▶ _Exercise_
Each line from the start of the records through the line containing "Image resolution: width=639" is to be transcribed exactly, and no other line is to be included.

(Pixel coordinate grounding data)
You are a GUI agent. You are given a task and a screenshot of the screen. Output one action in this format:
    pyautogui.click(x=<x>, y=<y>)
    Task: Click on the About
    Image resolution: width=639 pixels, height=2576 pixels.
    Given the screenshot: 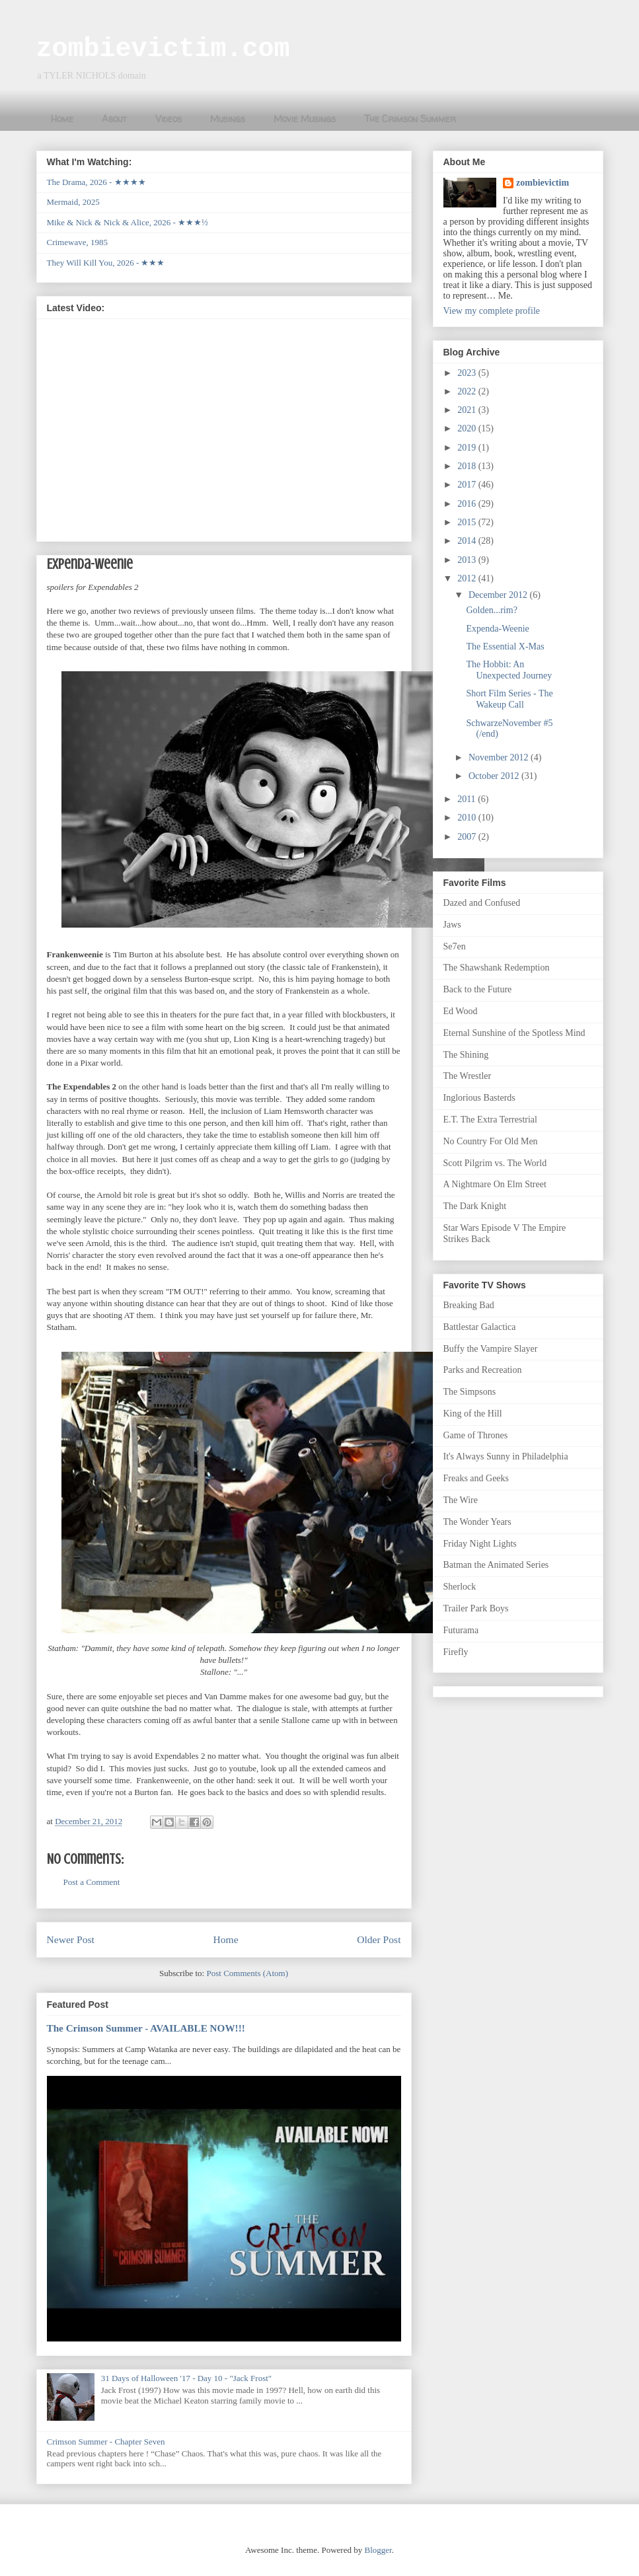 What is the action you would take?
    pyautogui.click(x=114, y=118)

▶ _Solution for this problem_
You are a GUI agent. You are given a task and a screenshot of the screen. Output one action in this format:
    pyautogui.click(x=<x>, y=<y>)
    Task: Click on the About
    Image resolution: width=639 pixels, height=2576 pixels.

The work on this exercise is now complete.